The aim of this book is to introduce the reader to the fascinating world of convex polytopes. The highlights of the book are three main theorems in the combinatorial theory of convex polytopes, known as the Dehn-Sommerville Relations, the Upper Bound Theorem and the Lower Bound Theorem. All the background information on convex sets and convex polytopes which is m~eded to under stand and appreciate these three theorems is developed in detail. This background material also forms a basis for studying other aspects of polytope theory. The Dehn-Sommerville Relations are classical, whereas the proofs of the Upper Bound Theorem and the Lower Bound Theorem are of more recent date: they were found in the early 1970's by P. McMullen and D. Barnette, respectively. A famous conjecture of P. McMullen on the charac terization off-vectors of simplicial or simple polytopes dates from the same period; the book ends with a brief discussion of this conjecture and some of its relations to the Dehn-Sommerville Relations, the Upper Bound Theorem and the Lower Bound Theorem. However, the recent proofs that McMullen's conditions are both sufficient (L. J. Billera and C. W. Lee, 1980) and necessary (R. P. Stanley, 1980) go beyond the scope of the book. Prerequisites for reading the book are modest: standard linear algebra and elementary point set topology in [R1d will suffice.

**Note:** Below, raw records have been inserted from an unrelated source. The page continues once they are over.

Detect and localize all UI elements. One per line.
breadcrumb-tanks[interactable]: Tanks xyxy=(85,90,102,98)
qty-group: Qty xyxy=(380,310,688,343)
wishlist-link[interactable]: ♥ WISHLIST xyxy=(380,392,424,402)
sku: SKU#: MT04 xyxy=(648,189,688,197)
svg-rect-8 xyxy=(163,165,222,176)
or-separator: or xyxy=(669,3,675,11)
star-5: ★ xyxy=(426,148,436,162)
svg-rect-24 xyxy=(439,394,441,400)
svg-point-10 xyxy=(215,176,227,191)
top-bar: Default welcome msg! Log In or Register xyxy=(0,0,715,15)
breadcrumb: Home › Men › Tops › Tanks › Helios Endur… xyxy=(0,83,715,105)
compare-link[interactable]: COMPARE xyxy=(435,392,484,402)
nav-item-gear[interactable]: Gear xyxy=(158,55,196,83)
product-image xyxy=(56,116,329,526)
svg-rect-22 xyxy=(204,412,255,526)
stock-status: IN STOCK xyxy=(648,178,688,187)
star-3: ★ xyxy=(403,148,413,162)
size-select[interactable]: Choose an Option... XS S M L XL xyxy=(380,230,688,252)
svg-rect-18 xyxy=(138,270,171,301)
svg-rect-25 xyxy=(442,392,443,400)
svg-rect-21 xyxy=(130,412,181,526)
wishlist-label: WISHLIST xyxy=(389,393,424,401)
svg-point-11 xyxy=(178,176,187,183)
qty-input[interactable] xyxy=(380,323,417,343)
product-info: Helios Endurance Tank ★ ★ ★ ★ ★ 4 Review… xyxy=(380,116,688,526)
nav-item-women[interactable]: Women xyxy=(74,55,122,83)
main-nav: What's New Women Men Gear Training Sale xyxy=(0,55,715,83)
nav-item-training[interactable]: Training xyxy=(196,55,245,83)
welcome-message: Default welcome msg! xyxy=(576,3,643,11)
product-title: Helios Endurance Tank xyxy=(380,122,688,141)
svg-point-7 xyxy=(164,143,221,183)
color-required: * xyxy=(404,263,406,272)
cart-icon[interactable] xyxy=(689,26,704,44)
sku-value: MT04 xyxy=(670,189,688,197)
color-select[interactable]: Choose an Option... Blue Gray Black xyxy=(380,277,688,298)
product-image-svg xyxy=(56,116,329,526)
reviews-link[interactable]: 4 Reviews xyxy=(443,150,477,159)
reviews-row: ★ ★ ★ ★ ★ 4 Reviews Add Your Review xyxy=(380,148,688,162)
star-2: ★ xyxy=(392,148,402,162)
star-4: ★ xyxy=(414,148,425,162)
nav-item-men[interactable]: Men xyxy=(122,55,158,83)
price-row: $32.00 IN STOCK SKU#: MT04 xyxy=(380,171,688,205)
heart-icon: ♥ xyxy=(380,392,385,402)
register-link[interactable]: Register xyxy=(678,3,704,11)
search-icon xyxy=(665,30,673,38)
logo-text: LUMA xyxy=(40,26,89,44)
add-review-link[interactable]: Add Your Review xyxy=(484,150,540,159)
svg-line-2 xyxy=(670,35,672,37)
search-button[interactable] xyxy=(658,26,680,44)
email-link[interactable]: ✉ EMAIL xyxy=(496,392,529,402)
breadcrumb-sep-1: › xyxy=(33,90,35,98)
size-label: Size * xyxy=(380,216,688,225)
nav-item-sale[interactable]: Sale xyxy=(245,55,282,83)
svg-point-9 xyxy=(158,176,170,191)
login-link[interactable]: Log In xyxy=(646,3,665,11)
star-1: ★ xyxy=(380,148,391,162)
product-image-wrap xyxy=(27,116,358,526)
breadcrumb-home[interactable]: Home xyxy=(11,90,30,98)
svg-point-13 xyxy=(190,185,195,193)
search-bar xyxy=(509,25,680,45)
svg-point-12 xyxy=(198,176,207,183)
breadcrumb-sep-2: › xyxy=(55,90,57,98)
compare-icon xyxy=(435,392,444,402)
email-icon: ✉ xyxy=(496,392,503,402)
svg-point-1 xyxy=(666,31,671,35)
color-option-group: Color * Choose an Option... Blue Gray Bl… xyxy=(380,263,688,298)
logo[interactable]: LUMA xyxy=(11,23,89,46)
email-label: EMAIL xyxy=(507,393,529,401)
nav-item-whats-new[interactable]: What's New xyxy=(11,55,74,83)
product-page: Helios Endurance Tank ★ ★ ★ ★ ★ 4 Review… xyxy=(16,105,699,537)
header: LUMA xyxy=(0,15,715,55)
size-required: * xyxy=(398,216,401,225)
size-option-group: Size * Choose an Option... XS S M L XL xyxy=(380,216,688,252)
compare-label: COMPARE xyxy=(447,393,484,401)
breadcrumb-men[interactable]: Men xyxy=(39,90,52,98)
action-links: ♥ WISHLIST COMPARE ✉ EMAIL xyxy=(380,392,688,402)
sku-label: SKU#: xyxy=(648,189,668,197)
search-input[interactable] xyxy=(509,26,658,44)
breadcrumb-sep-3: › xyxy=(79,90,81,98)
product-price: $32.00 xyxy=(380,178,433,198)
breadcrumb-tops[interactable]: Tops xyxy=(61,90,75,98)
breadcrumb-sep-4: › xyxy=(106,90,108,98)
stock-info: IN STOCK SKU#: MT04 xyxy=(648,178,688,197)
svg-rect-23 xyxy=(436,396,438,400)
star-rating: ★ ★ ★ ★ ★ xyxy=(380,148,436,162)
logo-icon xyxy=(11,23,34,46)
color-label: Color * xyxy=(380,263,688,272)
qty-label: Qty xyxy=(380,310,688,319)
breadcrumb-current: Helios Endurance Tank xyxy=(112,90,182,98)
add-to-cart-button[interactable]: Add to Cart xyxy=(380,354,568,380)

Introduction to Smooth Manifolds

Introduction to Smooth Manifolds
Author :
Publisher : Springer Science & Business Media
Total Pages : 646
Release :
ISBN-10 : 9780387217529
ISBN-13 : 0387217525
Rating : 4/5 (29 Downloads)

Synopsis Introduction to Smooth Manifolds by : John M. Lee

Author has written several excellent Springer books.; This book is a sequel to Introduction to Topological Manifolds; Careful and illuminating explanations, excellent diagrams and exemplary motivation; Includes short preliminary sections before each section explaining what is ahead and why

Modern Robotics

Modern Robotics
Author :
Publisher : Cambridge University Press
Total Pages : 545
Release :
ISBN-10 : 9781107156302
ISBN-13 : 1107156300
Rating : 4/5 (02 Downloads)

Synopsis Modern Robotics by : Kevin M. Lynch

A modern and unified treatment of the mechanics, planning, and control of robots, suitable for a first course in robotics.